ALBA MP Calls for “National Mission” to Eradicate Scotland’s Drugs Death Crisis

ALBA Party have today called for a National Mission to tackle the "tragic and unacceptable" level of drugs deaths in Scotland.

Neale Hanvey MP, ALBA Party’s Westminster leader, says that party politics must be put to one side and for "every consideration to be on the table". He claims wide cross party support for a package of measures that can reduce Scotland’s still high level of drugs deaths must be the priority of the Scottish Government.

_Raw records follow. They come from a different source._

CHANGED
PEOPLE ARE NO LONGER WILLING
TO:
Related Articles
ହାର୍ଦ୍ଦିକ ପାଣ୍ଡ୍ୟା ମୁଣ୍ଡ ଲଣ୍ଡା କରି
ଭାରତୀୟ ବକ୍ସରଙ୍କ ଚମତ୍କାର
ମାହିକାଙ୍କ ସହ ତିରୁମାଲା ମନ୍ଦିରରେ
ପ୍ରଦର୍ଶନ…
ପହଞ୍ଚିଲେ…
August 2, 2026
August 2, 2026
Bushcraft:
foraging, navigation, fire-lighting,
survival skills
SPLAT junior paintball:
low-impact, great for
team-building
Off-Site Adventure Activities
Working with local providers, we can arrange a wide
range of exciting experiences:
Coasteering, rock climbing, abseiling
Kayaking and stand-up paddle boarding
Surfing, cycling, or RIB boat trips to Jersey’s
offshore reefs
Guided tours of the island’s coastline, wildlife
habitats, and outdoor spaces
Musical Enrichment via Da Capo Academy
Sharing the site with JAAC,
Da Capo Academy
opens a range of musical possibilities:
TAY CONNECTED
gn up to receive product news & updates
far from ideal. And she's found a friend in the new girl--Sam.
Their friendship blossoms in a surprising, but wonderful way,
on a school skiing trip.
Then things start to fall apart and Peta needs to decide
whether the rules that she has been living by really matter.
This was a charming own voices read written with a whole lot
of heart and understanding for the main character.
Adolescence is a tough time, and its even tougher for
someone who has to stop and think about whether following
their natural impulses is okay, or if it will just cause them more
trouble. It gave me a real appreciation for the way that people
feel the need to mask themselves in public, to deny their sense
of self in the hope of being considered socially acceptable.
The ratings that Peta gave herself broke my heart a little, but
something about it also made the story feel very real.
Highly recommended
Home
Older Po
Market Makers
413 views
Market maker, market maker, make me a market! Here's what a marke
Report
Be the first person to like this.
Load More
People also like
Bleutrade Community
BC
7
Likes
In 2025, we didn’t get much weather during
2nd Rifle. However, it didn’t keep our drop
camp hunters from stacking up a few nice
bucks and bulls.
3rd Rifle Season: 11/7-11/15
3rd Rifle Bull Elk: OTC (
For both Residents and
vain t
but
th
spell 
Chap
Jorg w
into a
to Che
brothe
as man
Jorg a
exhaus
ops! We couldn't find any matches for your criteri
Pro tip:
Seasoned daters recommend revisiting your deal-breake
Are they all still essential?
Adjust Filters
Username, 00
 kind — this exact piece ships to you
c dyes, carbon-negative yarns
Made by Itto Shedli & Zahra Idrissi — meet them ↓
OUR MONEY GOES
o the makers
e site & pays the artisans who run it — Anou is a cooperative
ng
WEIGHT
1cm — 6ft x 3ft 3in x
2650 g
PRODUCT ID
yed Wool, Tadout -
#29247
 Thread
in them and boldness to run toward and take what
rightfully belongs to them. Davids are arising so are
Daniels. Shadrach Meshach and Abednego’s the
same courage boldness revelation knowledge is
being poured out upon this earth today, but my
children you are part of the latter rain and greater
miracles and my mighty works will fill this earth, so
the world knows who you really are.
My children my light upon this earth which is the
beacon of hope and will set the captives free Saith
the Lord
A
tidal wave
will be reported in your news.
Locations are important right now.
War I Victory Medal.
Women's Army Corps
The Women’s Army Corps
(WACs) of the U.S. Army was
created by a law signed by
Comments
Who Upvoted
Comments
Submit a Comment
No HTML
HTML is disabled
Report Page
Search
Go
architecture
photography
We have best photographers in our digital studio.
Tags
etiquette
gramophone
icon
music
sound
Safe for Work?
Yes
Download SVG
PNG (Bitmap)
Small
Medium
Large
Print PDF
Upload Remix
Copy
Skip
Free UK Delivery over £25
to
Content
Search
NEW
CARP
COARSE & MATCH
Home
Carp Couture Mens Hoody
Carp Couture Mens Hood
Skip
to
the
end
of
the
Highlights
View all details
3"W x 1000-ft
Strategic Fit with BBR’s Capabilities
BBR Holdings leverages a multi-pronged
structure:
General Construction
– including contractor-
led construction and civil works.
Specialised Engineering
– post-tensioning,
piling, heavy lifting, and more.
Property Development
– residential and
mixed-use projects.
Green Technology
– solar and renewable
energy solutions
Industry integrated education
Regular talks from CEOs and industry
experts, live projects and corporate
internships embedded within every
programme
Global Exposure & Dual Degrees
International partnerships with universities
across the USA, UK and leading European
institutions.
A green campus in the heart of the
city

The ALBA Party Westminster leader says that "Although drug deaths have not increased this year, a modest drop is an announcement no one can celebrate. Far too many people continue to die and the latest drug death figures still place Scotland with the highest level of drugs deaths in all of Europe and second only to the United States across the world."

In new figures published today, 1,051 people died of drug misuse in 2022. The figure is down by 279 compared to 1,330 drug deaths in 2021, but this is still more than three times the number of drug deaths from two decades ago.

Mr Hanvey, who spent decades working in the NHS before being elected as an MP, wants to see a “National Mission” created to set out a package of measures that can “radically and drastically reduce the scourge of drug deaths suffered in Scotland.”

Hanvey says that "a political consensus exists to tackle the issue but sadly the deaths of vulnerable people are being used as a political football without any substantial change being enacted to tackle the crisis".

ALBA Party want all political parties to join together with the public sector and charities with lived experience to establish a consensus on measures that can be agreed so that “lives aren’t lost whilst politicians argue and point score.”

Commenting Alba Party Westminster leader Neale Hanvey MP said:

"Between 1996 and 2013, there was a steady rise in yearly drug misuse deaths in Scotland rising from 244 to 527. It is clear though that although the Scottish Parliament began to make progress on stabilising and addressing the increase, numbers have rocketed for most of the past decade.

"Be in no doubt, poverty and deprivation drive substance misuse and drug deaths. In 2001, people living in Scotland's poorest areas were 10 times more likely to suffer a fatal drug overdose; twenty years later, that difference has risen to 15 times more likely. This is completely unacceptable. These are real people who once had dreams and ambitions like the rest of us.

"The Scottish Government declared a drug deaths emergency in 2019, yet we are long past the time where the Covid pandemic can be used to justify any further delay in bringing forward substantial and meaningful change to address the crisis.

"While there is political consensus that our drug death rates are unacceptable, there is no consensus at all on how we achieve this as a country. It is time for political leaders to put party politics to one side and to embrace the best ideas from across the political spectrum and commence a national mission to eradicate the tragedy of Scotland’s excessive drugs death crisis."

Mr. Hanvey will hold a Special Conference later this year which will invite stakeholders from all across the political spectrum, public sector bodies, third sector agencies, charities and initiatives with lived experience of drugs treatment to agree a national mission and strategy with cross party support on measures needed to tackle Scotland’s Drug Deaths Crisis.